In der Union ist offener Streit über die Begrenzung von Managergehältern ausgebrochen. Nach dem CSU-Vorsitzenden und bayerischen Regierungschef Horst Seehofer unterstützte auch Saar- Ministerpräsident Peter Müller im Grundsatz den SPD-Kurs in dieser Frage. Seehofer sagte, er verstehe nicht, warum "bei Abfindungen von Versagern" der Staat nicht eine bestimmte Obergrenze für die steuerliche Absetzbarkeit festlegen könne. Müller plädierte in der "Saarbrücker Zeitung" wie die SPD dafür, dass Manager-Abfindungen und -Gehälter nur noch bis zu einer Höhe von einer Million Euro als Betriebsausgaben steuermildernd geltend gemacht werden können.

"Das ist schon eine Größenordnung, die ich für sinnvoll erachten würde", sagte Seehofer zu dieser SPD-Forderung und stellte sich damit gegen CSU-Landesgruppenchef Peter Ramsauer. Unions-Fraktionschef Volker Kauder (CDU) reagierte verärgert. Die schwarz-rote Koalition sei gerade dabei, sich über neue Regeln für die Managervergütung zu verständige. Kauder: "Die Begrenzung des Steuerabzugs gehört aus Sicht der CDU/CSU-Bundestagsfraktion definitiv nicht dazu. Das wird sowohl im CDU- als auch im CSU-Teil der Fraktion so gesehen." Der Staat sei kein Unternehmer und behandle deshalb steuerlich alle Gehaltszahlungen gleich. Auch CSU-Vize Ramsauer lehnt den Vorschlag der SPD ab. Nach seiner Ansicht hat der Staat in dieser Frage nichts verloren.

Verdeckte Deckelung

Seehofer sagte dagegen: "Dass der Staat schon sagen darf, in welcher Höhe darfst du einen Betrag von der Steuer absetzen, das ist ein klassisches steuerrechtliches Anliegen." Müller übte deutliche Kritik an der Haltung der Union: Die Ergebnisse des Koalitionsausschusses in dieser Frage seien "unzureichend" und "unbefriedigend". Der Industrieverband BDI lehnt den Vorschlag zur Begrenzung des Steuerabzugs indes erwartungsgemäß klar ab: Dies wäre eine verdeckte Deckelung der Vergütungshöhe und unter dem Gesichtspunkt der Gleichbehandlung fraglich. Stattdessen solle die Begrenzung der steuerlichen Anerkennung von Aufsichtsratsbezügen auf die Hälfte wegfallen. Dies fordert auch die Unionsfraktion.

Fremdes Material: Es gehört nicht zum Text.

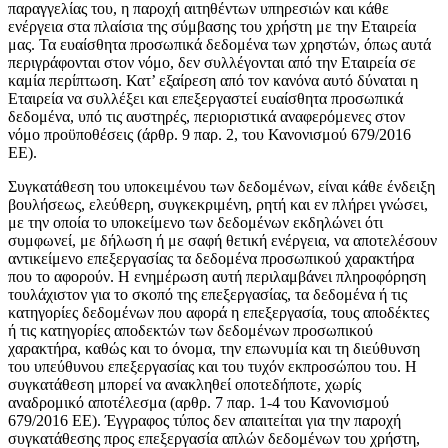
παραγγελίας του, η παροχή αιτηθέντων υπηρεσιών και κάθε
ενέργεια στα πλαίσια της σύμβασης του χρήστη με την Εταιρεία
μας. Τα ευαίσθητα προσωπικά δεδομένα των χρηστών, όπως αυτά
περιγράφονται στον νόμο, δεν συλλέγονται από την Εταιρεία σε
καμία περίπτωση. Κατ’ εξαίρεση από τον κανόνα αυτό δύναται η
Εταιρεία να συλλέξει και επεξεργαστεί ευαίσθητα προσωπικά
δεδομένα, υπό τις αυστηρές, περιοριστικά αναφερόμενες στον
νόμο προϋποθέσεις (άρθρ. 9 παρ. 2, του Κανονισμού 679/2016
ΕΕ).
Συγκατάθεση του υποκειμένου των δεδομένων, είναι κάθε ένδειξη
βουλήσεως, ελεύθερη, συγκεκριμένη, ρητή και εν πλήρει γνώσει,
με την οποία το υποκείμενο των δεδομένων εκδηλώνει ότι
συμφωνεί, με δήλωση ή με σαφή θετική ενέργεια, να αποτελέσουν
αντικείμενο επεξεργασίας τα δεδομένα προσωπικού χαρακτήρα
που το αφορούν. Η ενημέρωση αυτή περιλαμβάνει πληροφόρηση
τουλάχιστον για το σκοπό της επεξεργασίας, τα δεδομένα ή τις
κατηγορίες δεδομένων που αφορά η επεξεργασία, τους αποδέκτες
ή τις κατηγορίες αποδεκτών των δεδομένων προσωπικού
χαρακτήρα, καθώς και το όνομα, την επωνυμία και τη διεύθυνση
του υπεύθυνου επεξεργασίας και του τυχόν εκπροσώπου του. Η
συγκατάθεση μπορεί να ανακληθεί οποτεδήποτε, χωρίς
αναδρομικό αποτέλεσμα (αρθρ. 7 παρ. 1-4 του Κανονισμού
679/2016 ΕΕ). Έγγραφος τύπος δεν απαιτείται για την παροχή
συγκατάθεσης προς επεξεργασία απλών δεδομένων του χρήστη,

Bundesjustizministerin Brigitte Zypries (SPD) kritisierte den Kompromiss der Koalitionsspitzen vom Mittwochabend. Was die SPD zusätzlich habe durchsetzen wollen, komme nicht, sagte sie den "Stuttgarter Nachrichten". Union und SPD hatten sich auf schärfere Regeln für die Bezahlung von Managern geeinigt. So sollen Aufsichtsräte künftig regresspflichtig gemacht werden, wenn Vorstände "unangemessene" Vergütungen erhalten. Über strittige Punkte wie die Obergrenze für die Absetzbarkeit bei der Steuer soll eine Arbeitsgruppe weiter beraten.

"Exzesse"

Der Chef der Versicherung Münchener Rück, Nikolaus von Bomhard, zeigte Verständnis für eine staatliche Deckelung von Managergehältern. Es wäre besser, wenn die Politik nicht gebraucht würde, aber es habe "Exzesse" gegeben, sagte er. Deshalb werde der Gesetzgeber nicht um eine Regelung herumkommen. Nach seinem Rauswurf bei der schwer angeschlagenen Hypo Real Estate (HRE) verklagte der frühere Vorstandschef Georg Funke die Bank einem Bericht der "Bild"-Zeitung zufolge auf Gehaltszahlungen von rund 3,5 Millionen Euro.